Anthropologist Shomarka Keita takes issue with the suggestion of Irish that Egyptians and Nubians were not primary descendants of the African epipaleolithic and Neolithic populations. Keita also criticizes him for ignoring the possibility that the dentition of the ancient Egyptians could have been caused by "in situ microevolution" driven by dietary change, rather than by racial admixture.[114]

Eric Crubezy's team showed that Predynastic cemetery in Adaima in Upper Egypt showed "Khoisan" dental markers (formally referred to as "Bushmen canine")[115] [116]

Language element

The Edwin Smith papyrus, the world's oldest surviving surgical document. Written in Hieratic script in Ancient Egypt around 1600 B.C.
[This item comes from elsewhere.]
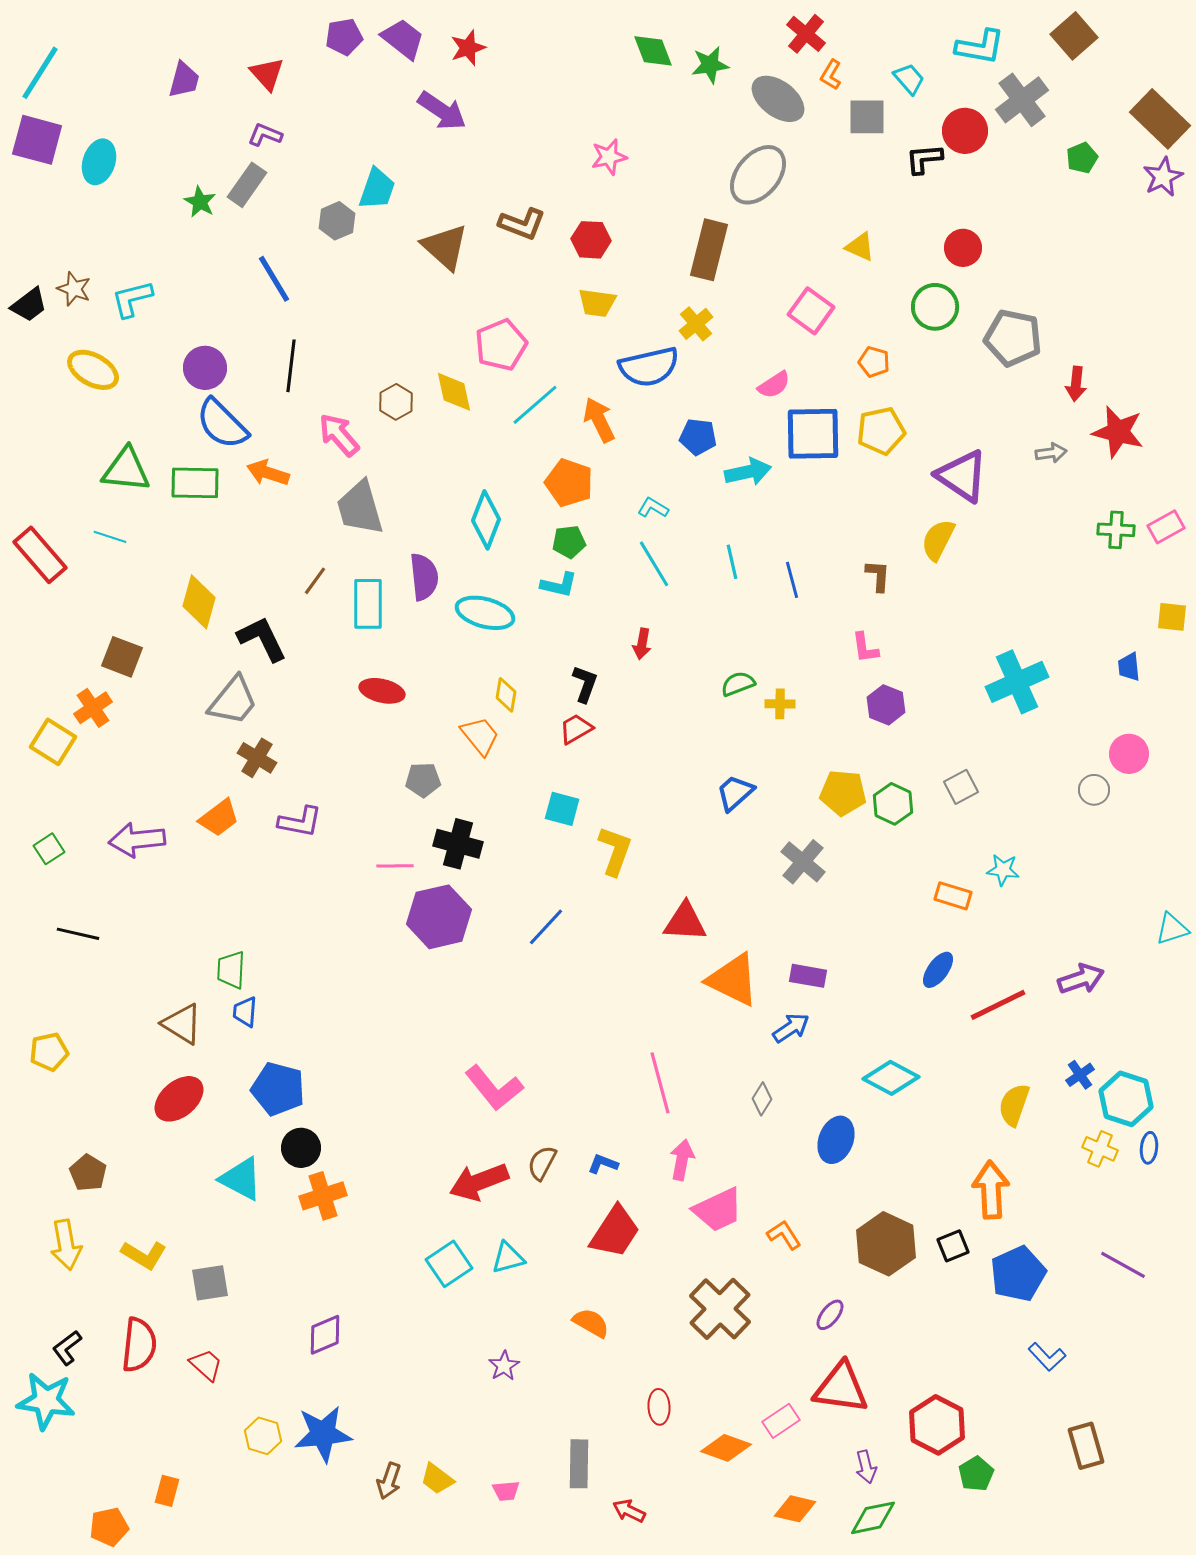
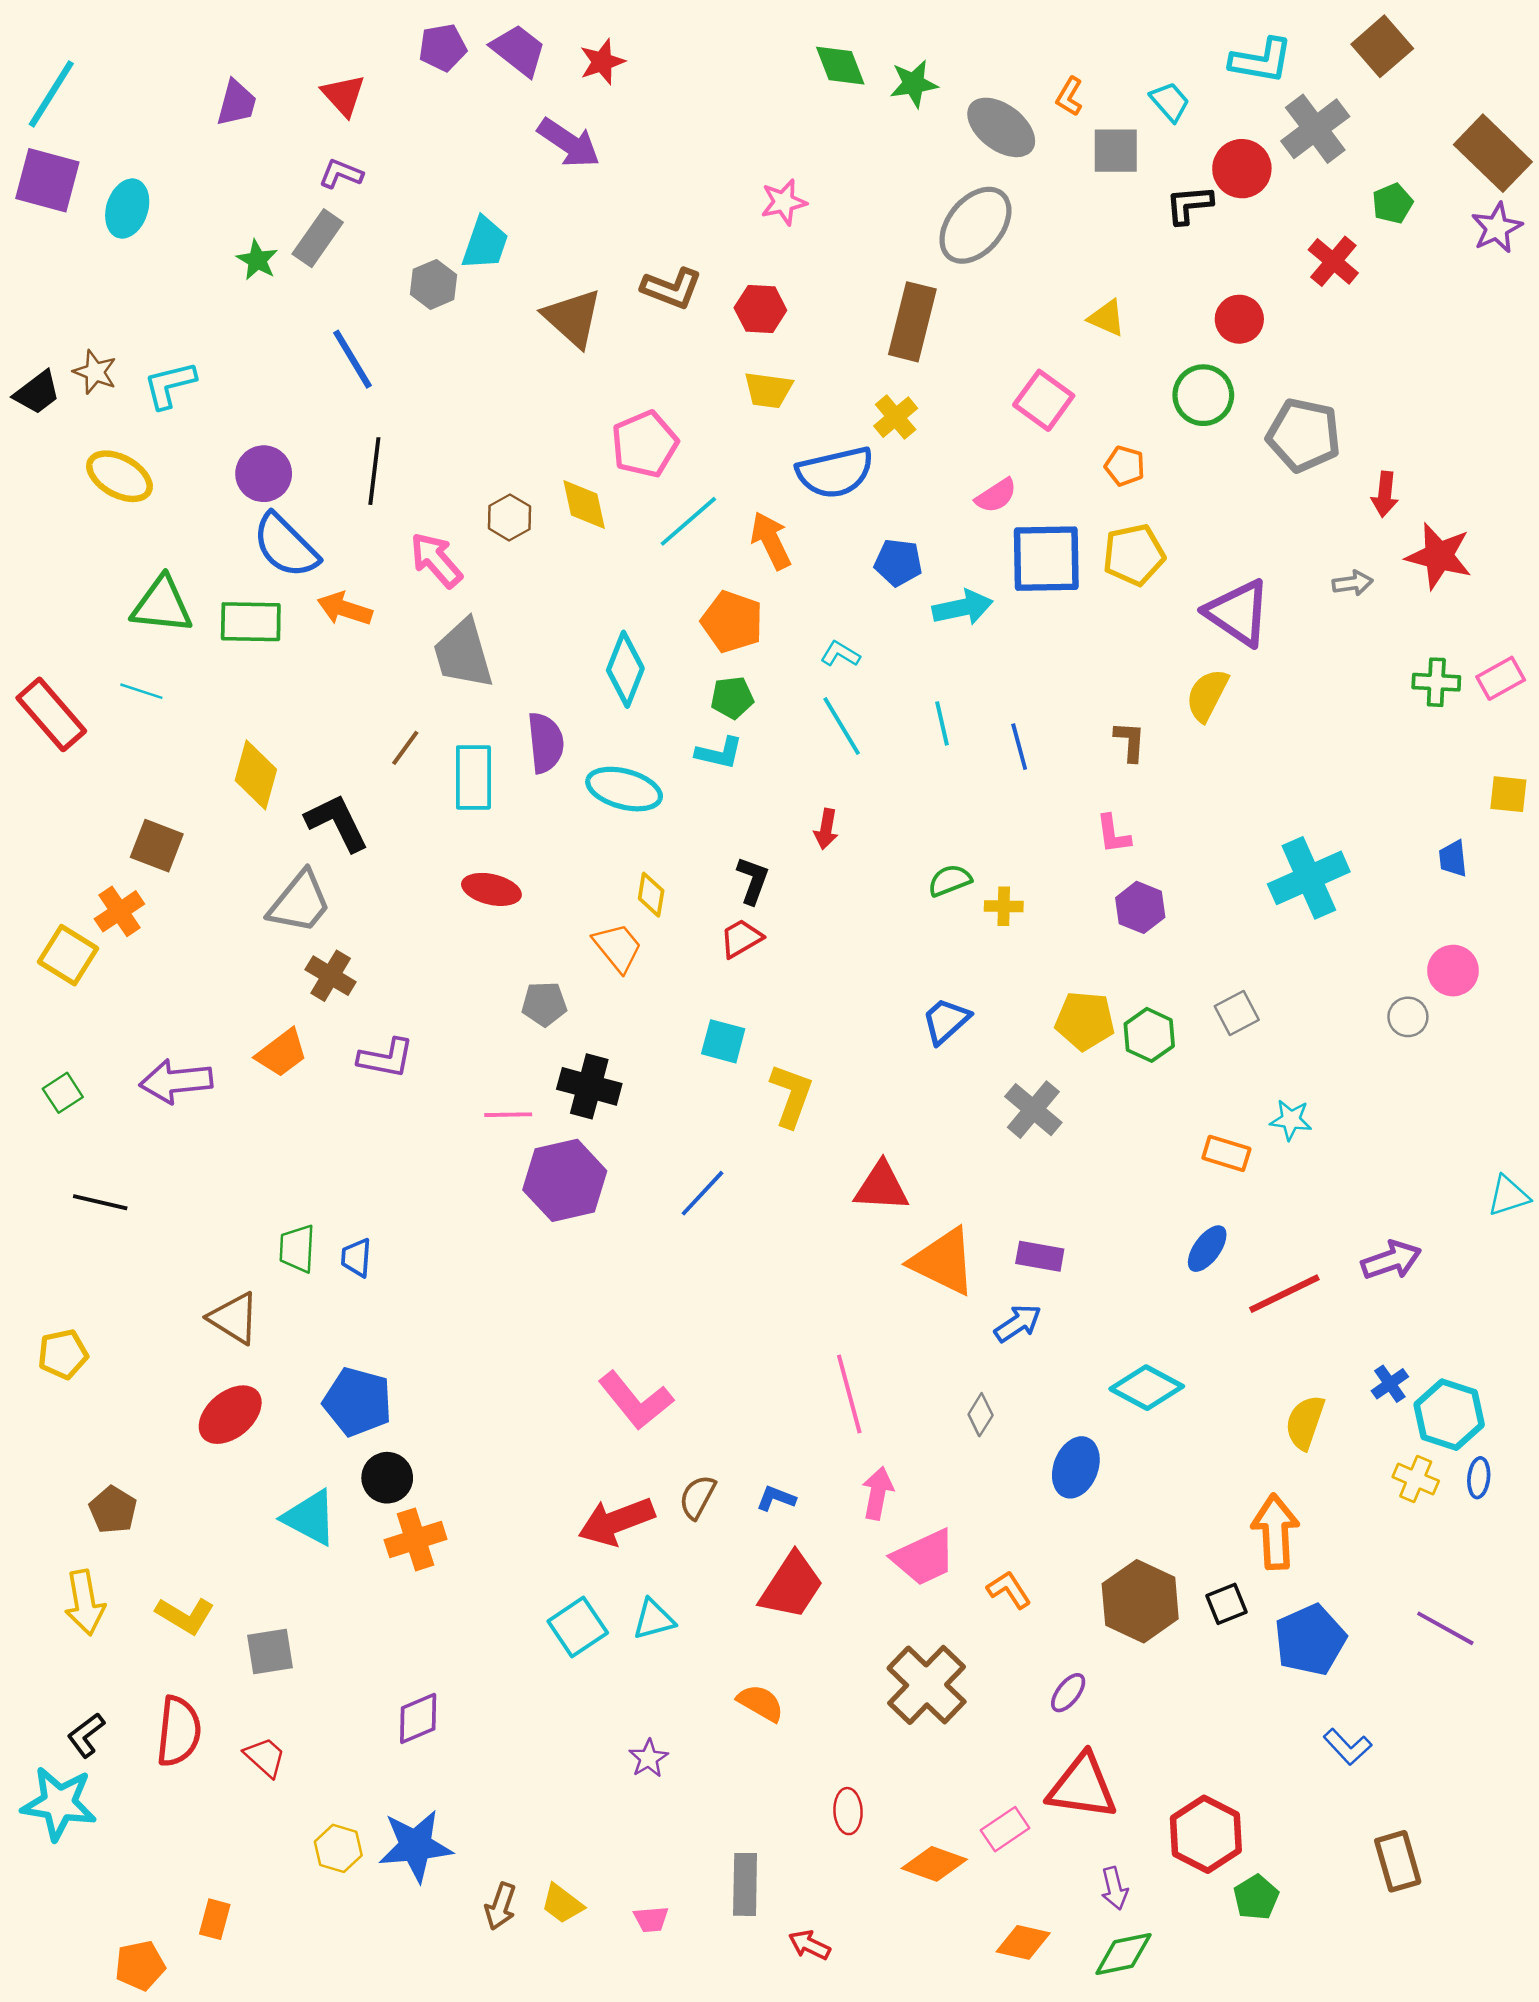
red cross: (806, 34) -> (1333, 261), moved
blue trapezoid: (245, 1012) -> (356, 1258), moved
The Ancient Egyptian language is classified into six major chronological divisions: Archaic Egyptian, Old Egyptian, Middle Egyptian, Late Egyptian, Demotic Egyptian and Coptic. The last was used as a working language until the 18th century AD. It is still used today as a liturgical language by Egyptian Copts.[117]

Origins

The Ancient Egyptian language has been classified as a member of the Afroasiatic language family. Of the other Afroasiatic branches, linguists have variously suggested that the Egyptian language shares its greatest affinities with neighbouring Berber[118] and Semitic[119][120] languages, particularly Hebrew.[119] However, other scholars have argued the Ancient Egyptian language likewise shared linguistic ties with north-eastern African regions. Christopher Ehret describes the oldest speakers of the Afro-Asiatic language family as "a set of peoples whose lands between 15,000 and 13,000 BCE stretched from Nubia in the west to far northern Somalia in the east."[121] Robert Morkot inferred that "Ancient Egyptian belongs to a language group known as 'Afro-Asiatic' (formerly called Hamito-Semitic) and its closest relatives are other north-east African languages from Somalia to Chad".[122] Russell Schuh, in an article criticizing the Hamitic theory[123] and Cheikh Anta Diop's attempt to link the Wolof language with Egyptian, argues that other Afrasian languages also share features with Egyptian, such as the Chadic languages of west and central Africa, the Cushitic languages of northeast Africa, and the Ethio-Semitic languages, which are found in Ethiopia and Eritrea.[124] There is no agreement on when and where these languages originated, though the language is generally believed to have originated somewhere in or near the region stretching from the Levant in the Near East to northern Kenya, and from the Eastern Sahara in North Africa to the Red Sea, or Southern Arabia, Ethiopia and Sudan.[125][126][127][128][129] There are however many scholars who accept an African phylum language origin since five of the six Afro-Asiatic subfamilies are spoken on the African continent, and only one in Asia.[130] The languages of the neighbouring Nubian people belong to the Nilo-Saharan language family, and thus not an Afroasiatic language.[131] However, the Cushitic language which is a sub-branch of the Afro-asiatic language family was spoken in Lower Nubia, an ancient region which extends from Upper Egypt to Northern Sudan, before the arrival of North Eastern Sudanic languages in the Middle Nile Valley.[132][133][134][135]